Question 8.6: Simply Eq. (8.2.33) for evenly spaced data.

We can begin by applying Eq. (8.2.52) to get convenient expressions for the two second divided differences,

f[x_3, x_2, x_0]=\frac{f(x_3)-2f(x_2)+f(x_1)}{2h^2}                     (8.2.53)

f[x_2, x_1, x_0]=\frac{f(x_2)-2f(x_1)+f(x_0)}{2h^2}                    (8.2.54)

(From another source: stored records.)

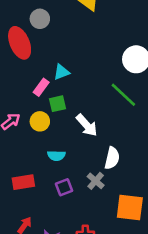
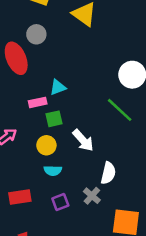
pink rectangle: (41, 87) -> (38, 102), turned 42
yellow circle: (40, 121) -> (46, 145), moved

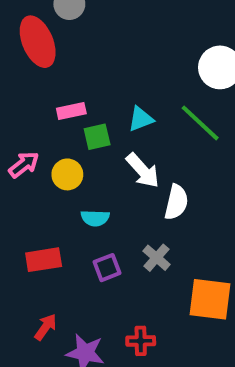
cyan triangle: (58, 87) -> (141, 119), moved
yellow circle: (46, 145) -> (67, 174), moved
white semicircle: (108, 173) -> (176, 202), moved

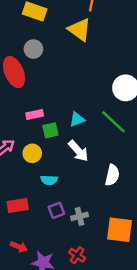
white semicircle: (176, 202) -> (112, 175), moved
gray cross: (157, 258) -> (80, 216), moved, turned 35
red arrow: (46, 327) -> (19, 247), turned 77
red cross: (141, 341) -> (77, 255), turned 35

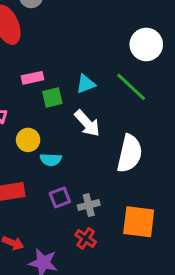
yellow circle: (32, 153) -> (28, 140), moved
white semicircle: (112, 175) -> (130, 154), size x1.4
red cross: (77, 255) -> (86, 238), moved

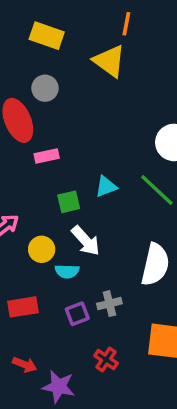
pink rectangle: (33, 78) -> (47, 156), moved
white arrow: (87, 123) -> (86, 241), moved
gray cross: (89, 205) -> (109, 304), moved

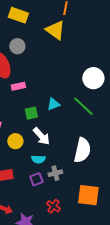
cyan semicircle: (67, 271) -> (38, 159), moved

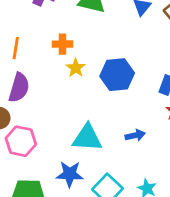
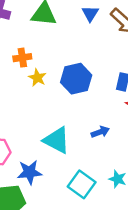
cyan triangle: (87, 138) -> (57, 140), turned 32
blue star: (70, 174) -> (30, 172), moved

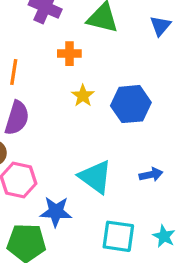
orange cross: (22, 58) -> (69, 54), moved
cyan square: (82, 184) -> (118, 236), turned -36

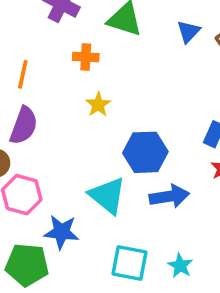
blue hexagon: (131, 104) -> (145, 152), moved
blue arrow: (151, 175) -> (169, 196), size x1.5

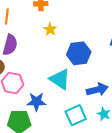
blue arrow: (169, 196) -> (97, 90), moved
cyan square: (129, 263) -> (76, 115), turned -30

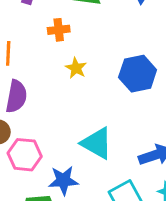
blue hexagon: (79, 53) -> (138, 74), moved

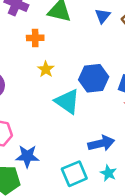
cyan triangle: (97, 143) -> (67, 101), moved

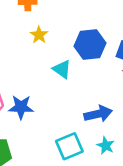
cyan triangle: (67, 101) -> (62, 69), size x0.7
blue star: (27, 156) -> (21, 107), moved

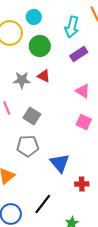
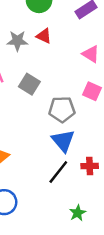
gray pentagon: (28, 146) -> (62, 109), moved
black line: (43, 204) -> (58, 172), moved

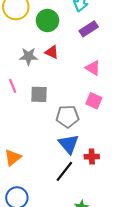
gray square: (29, 84) -> (39, 94), turned -30
red cross: (90, 166) -> (92, 157), moved

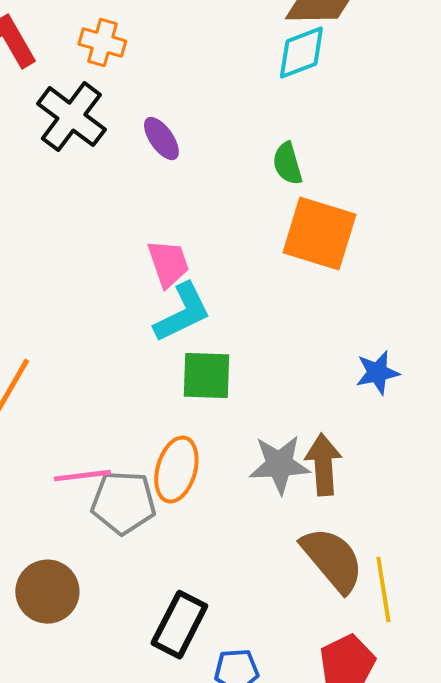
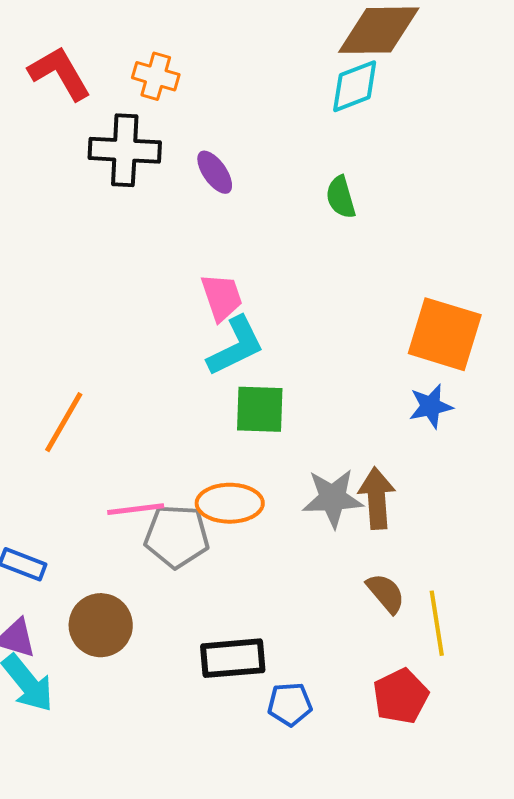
black cross: (71, 117) -> (125, 150), turned -34
orange square: (319, 234) -> (445, 334), moved
orange ellipse: (176, 470) -> (230, 503), turned 74
brown semicircle: (332, 560) -> (386, 593), size x0.6
black rectangle: (179, 625) -> (233, 658), turned 58

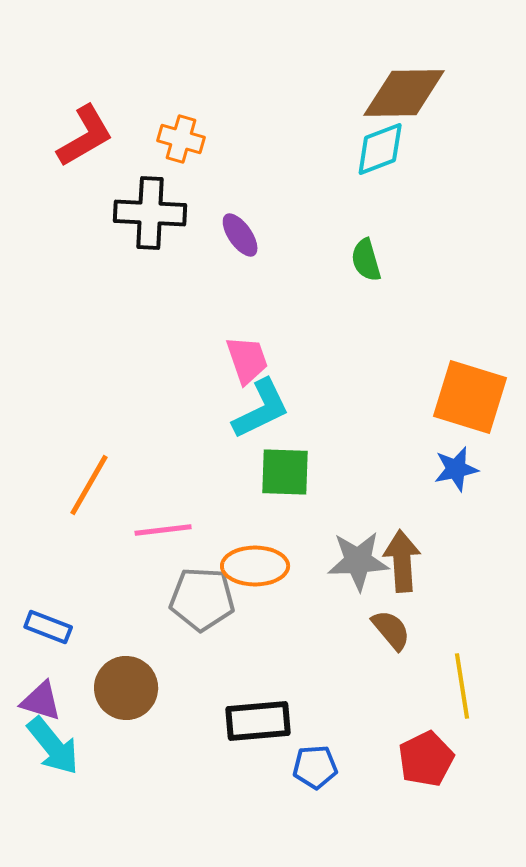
red L-shape: (60, 73) -> (85, 136), turned 90
pink line: (136, 509) -> (163, 530), moved
brown semicircle: (386, 593) -> (391, 630), moved

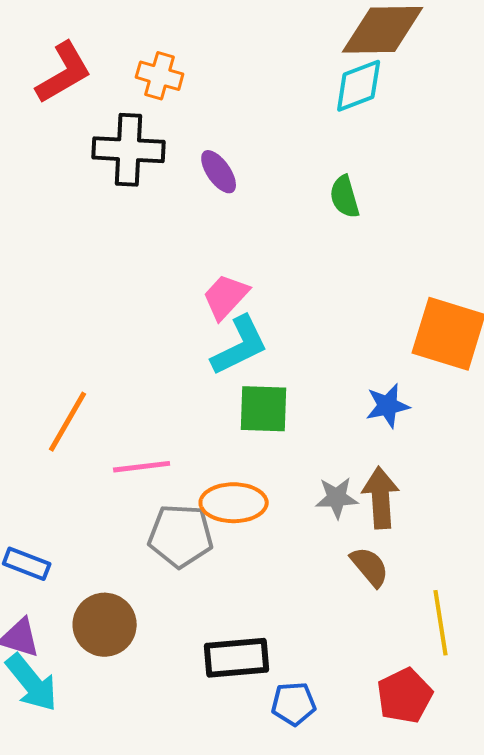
pink trapezoid: (247, 360) -> (226, 297), turned -118
blue star: (456, 469) -> (388, 406), moved
gray star: (358, 561) -> (337, 498), size x0.7

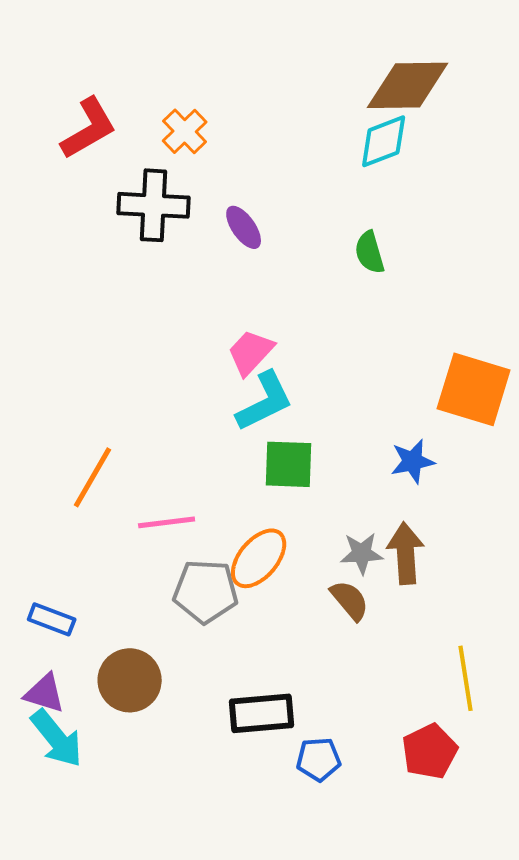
orange cross: (160, 76) -> (185, 131), turned 30
orange ellipse: (234, 503) -> (259, 558), turned -50
brown semicircle: (370, 567) -> (350, 600), moved

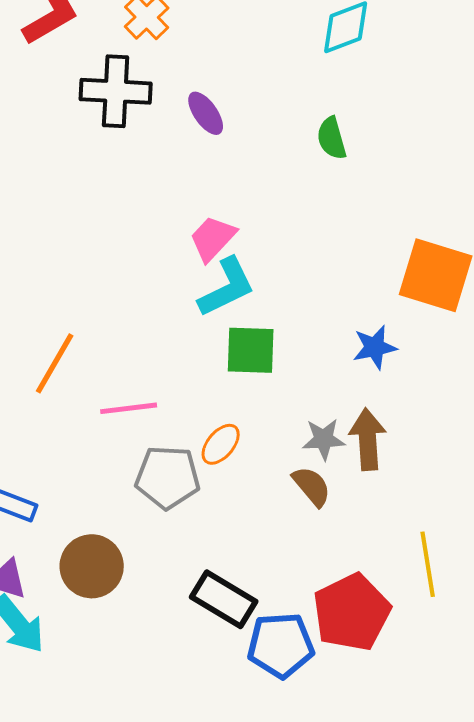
orange ellipse: (259, 558) -> (221, 444), size x0.7
black rectangle: (262, 713) -> (224, 599), turned 36
red pentagon: (430, 751) -> (352, 612), moved, size x1.4
blue pentagon: (319, 759) -> (281, 645), size x1.5

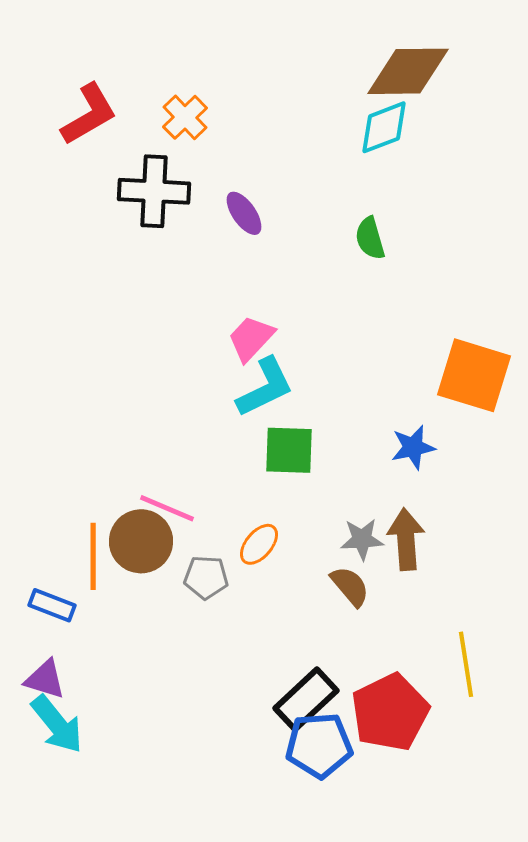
orange line: (55, 363) -> (93, 556), moved, turned -30
pink line: (129, 408) -> (167, 508), turned 30
gray pentagon: (168, 477) -> (206, 577), size x0.7
brown circle: (92, 566) -> (141, 541), moved
black rectangle: (224, 599) -> (306, 699), moved, turned -74

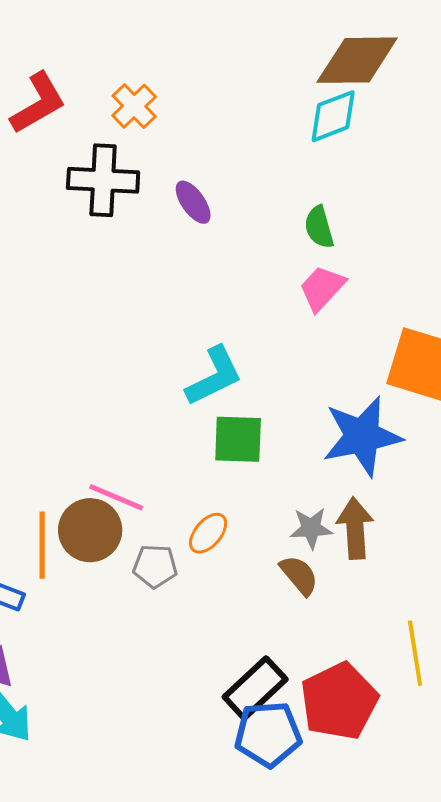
pink trapezoid: (251, 338) -> (322, 288), moved
blue star: (413, 447) -> (362, 436), size x1.8

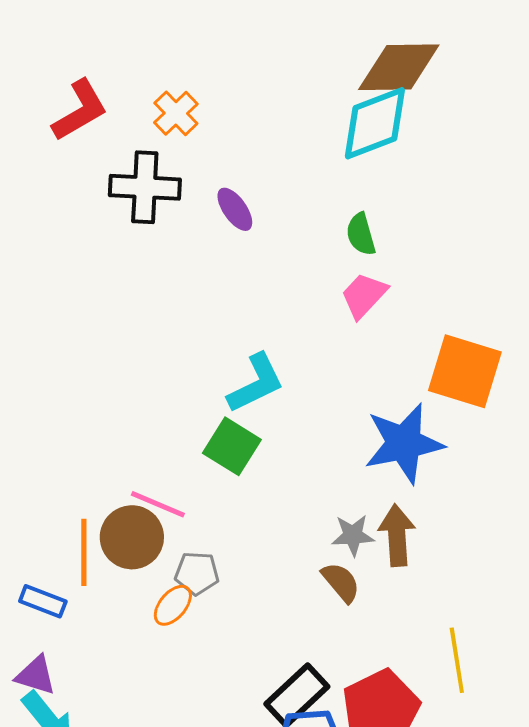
cyan diamond: (333, 116) -> (375, 123), size x1.4
green square: (238, 439) -> (232, 446), moved, turned 30
orange ellipse: (208, 533) -> (173, 605), moved

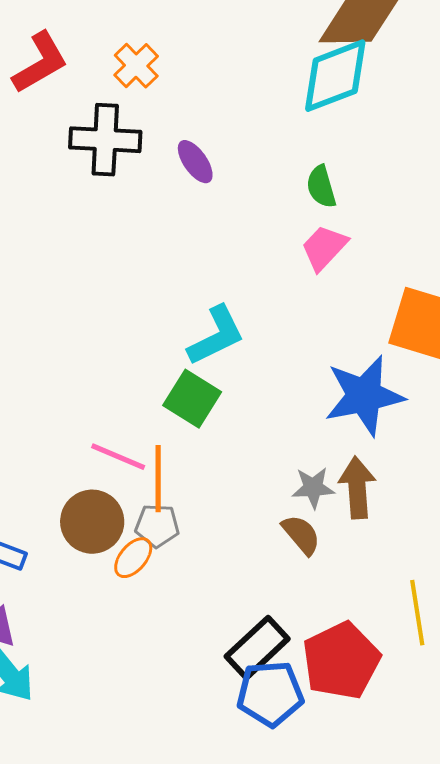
brown circle: (132, 537) -> (92, 522), moved
orange line: (84, 552) -> (158, 479), moved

Substituting the latter into Eq. (8.2.33) gives

b_1 = f[x_1, x_0]              (8.2.23)

f[x_3, x_2, x_1, x_0] =\frac{\left[f(x_3)-2f(x_2)+f(x_1)\right]-\left[f(x_2)-2f(x_1)+f(x_0)\right] }{6h^3}        (8.2.55)

which we can simplify to

f[x_3, x_2, x_1, x_0]=\frac{f(x_3)-3f(x_2)+3f(x_1)-f(x_0)}{3!h^3}         (8.2.56)

In the latter, note the factorial in the denominator. For evenly spaced data, the higher-order formulas are reasonably compact. For arbitrarily spaced data, which was the case in Example 8.2, the general formulas get to be very cumbersome.